The contractor of the work was Celestino Madurell. One of the helpers of Palacios is Secundino Zuazo, who begins with this work to assist him.[6] Precisely, just in front of his scaffolding, an attempt of murder was made on April 13, 1913 by King Alfonso XIII for the anarchist Sancho Alegre who shot him twice with his revolver.

The design of Palacios and Otamendi is done in such a way that the entrance to the building of the place to a spacious first floor. It follows the diaphanous model of the Works of Palaces, inspired by the American models of the time: great patio of operations. The remaining three floors are dedicated to offices. The large interior bays are made using metal beams that can be seen in the interior. Palacios with this work is reinforced in its success, by its luck and style receives diverse charges. Due to the relationship with the brothers Otamendi begins his studies in the first steps of the Metro of Madrid, during the construction of the Bank begins to design the entrances of the mouths and the accesses of the Madrilenian metro. On April 29, 1918, the building was inaugurated.

Hispanic Central Bank[edit]

Old vault of the bank, current Caja de las Letras.

It was the main seat of the Banco Español del Río de la Plata, later the Central Bank (a private bank), after the merger with that one, in 1947. In the illustrations and photographs of the time you can see "CENTRAL BANK" at the crowning of the building. In the reforms missed the large central hall, and the view of the stained glass in the dome. It was at this time that the building was extended to Barquillo Street, by the architect Manuel Cabanyes, in a project that did not respect the continuity with the original. Since 1929 the building has been close to the Official College of Architects of Madrid.

After the merger of the Central Bank with the Banco Hispanoamericano, it became the headquarters of the new Banco Central Hispano (BCH). It then became part of Santander Group's assets as the two entities merged and was eventually sold to the Madrid City Council, which was subsequently exchanged with the Spanish Government in 2003 in exchange for the Palacio de Comunicaciones (another building designed by Palacios).

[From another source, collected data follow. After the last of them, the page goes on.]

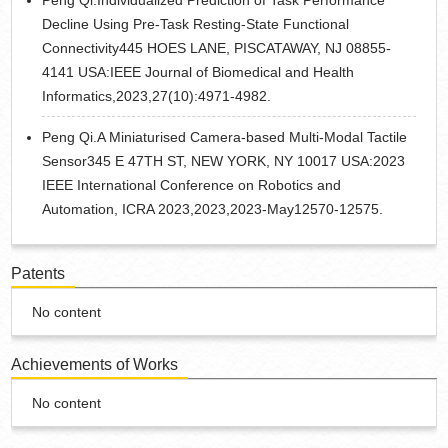
Peng Qi.Individualized Prediction of Task Performance
Decline Using Pre-Task Resting-State Functional
Connectivity445 HOES LANE, PISCATAWAY, NJ 08855-
4141 USA:IEEE Journal of Biomedical and Health
Informatics,2023,27(10):4971-4982.
Peng Qi.A Miniaturised Camera-based Multi-Modal Tactile
Sensor345 E 47TH ST, NEW YORK, NY 10017 USA:2023
IEEE International Conference on Robotics and
Automation, ICRA 2023,2023,2023-May12570-12575.
Patents
No content
Achievements of Works
No content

It is included in the Catalog of Protected Buildings of the General Urban Planning Plan of Madrid. This category includes those buildings that are considered of some relevance both in the history of art and in Spanish or Madrid architecture, or that are a milestone in the urban fabric of the city.

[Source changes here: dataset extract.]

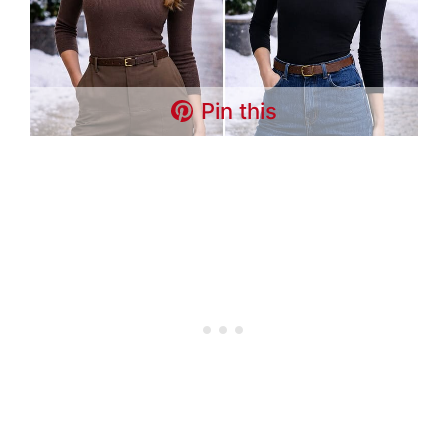
Pin this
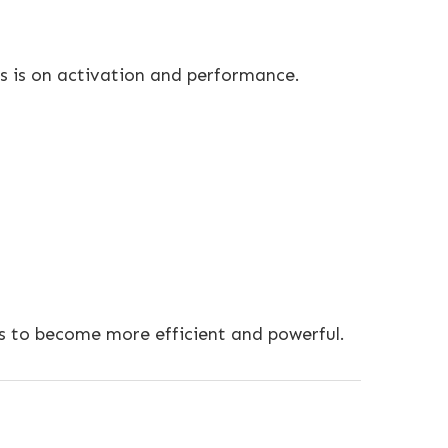
us is on activation and performance.
ms to become more efficient and powerful.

Cervantes Institute Headquarters[edit]

Logo of Cervantes Institute at the entrance of the building.

At the beginning of the 21st century, it became the first headquarters of the Cervantes Institute, a public cultural institution under the Ministry of Foreign Affairs of Spain, used in a center for exhibitions and for offices. The Cervantes Institute icon (design by Enric Satué) is placed on the cover of the building, located between the caryatids in October 2006. On October 12, 2006, it is inaugurated by the kings of Spain, King Juan Carlos I and Queen Sofia. The second headquarters, which is used as a teacher training center, is located in the Colegio del Rey de Alcalá de Henares. The employees of various offices in Madrid, including those from the Palace of the Trinity, meet in the premises of this new building. The remodeled building will accommodate the offices that will attend the administration, the exhibition halls and an auditorium for a capacity of 1200 people.

External links[edit]

Media related to Banco del Río de la Plata at Wikimedia Commons

References[edit]

  1. ^ Palacio, Pedro Navascues; Pereira, José Ramón Alonso (2002-10-18). La Gran Vía de Madrid: Noventa años de la historia de Madrid (in Spanish). Encuentro. ISBN 9788474906677.
  2. ^ Diversos (1º ed.). Madrid: La Librería. 2002.
  3. ^ Otamendi, Miner (1954). Madrid los hizo, hicieron a Madrid (1º ed.). Madrid.
  4. ^ de Répide, Pedro (1921). La Libertad. Madrid.
  5. ^ Montoliú i Camps, Pedro (2002). Madrid, villa y corte: calles y plazas (1º ed.). Madrid: Silex Ediciones. pp. 66–67.
  6. ^ Zazuo, Secundino (2003). Plan Bidagor 1941-1946: plan general de ordenación de Madrid (1º ed.). Madrid: Nerea. p. 23.